- [WHAT THE TASK REQUIRES] Determine how many lines in the records below include the word "verfügbar" and output that number alone.

- [DATASET EXTRACT]
★ ★ ★ ★ ★ ★ ★
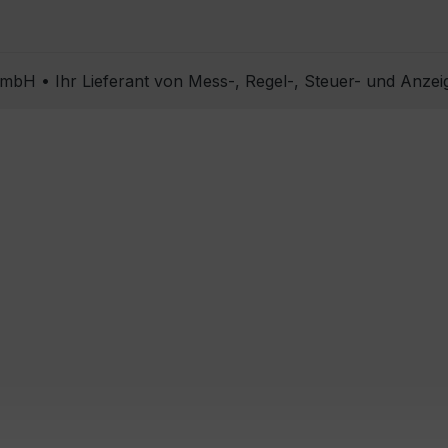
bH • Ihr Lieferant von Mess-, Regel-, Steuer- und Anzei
★ ★ ★ ★ ★ ★ ★
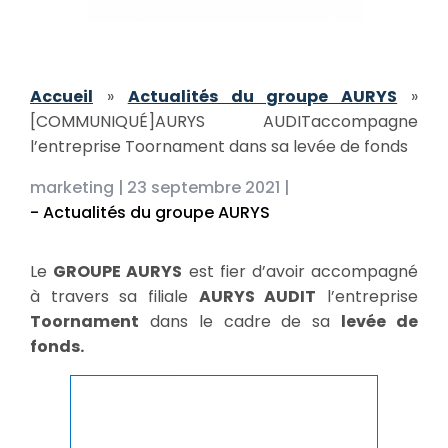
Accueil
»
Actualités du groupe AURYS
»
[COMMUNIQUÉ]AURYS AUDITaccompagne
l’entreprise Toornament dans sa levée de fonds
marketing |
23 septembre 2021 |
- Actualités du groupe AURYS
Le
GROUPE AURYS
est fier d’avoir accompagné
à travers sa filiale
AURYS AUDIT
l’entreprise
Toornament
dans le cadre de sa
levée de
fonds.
★ ★ ★ ★ ★ ★ ★
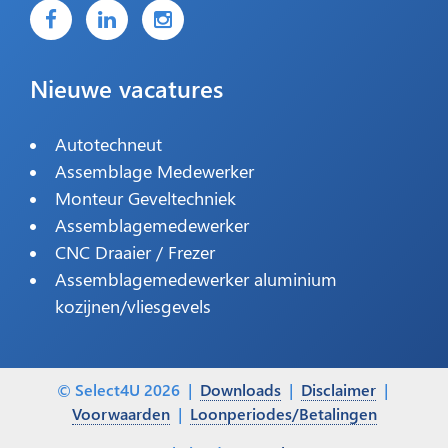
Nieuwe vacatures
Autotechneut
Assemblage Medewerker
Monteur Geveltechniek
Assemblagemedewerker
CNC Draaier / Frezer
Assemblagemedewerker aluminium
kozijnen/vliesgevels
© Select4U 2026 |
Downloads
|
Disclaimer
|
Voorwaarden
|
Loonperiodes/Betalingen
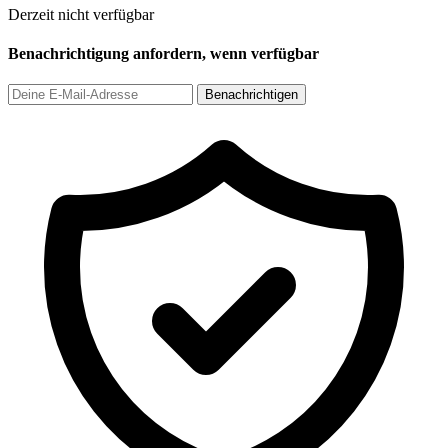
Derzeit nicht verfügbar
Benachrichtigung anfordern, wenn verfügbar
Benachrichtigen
★ ★ ★ ★ ★ ★ ★
- [SOLUTION TO THE EXERCISE] 2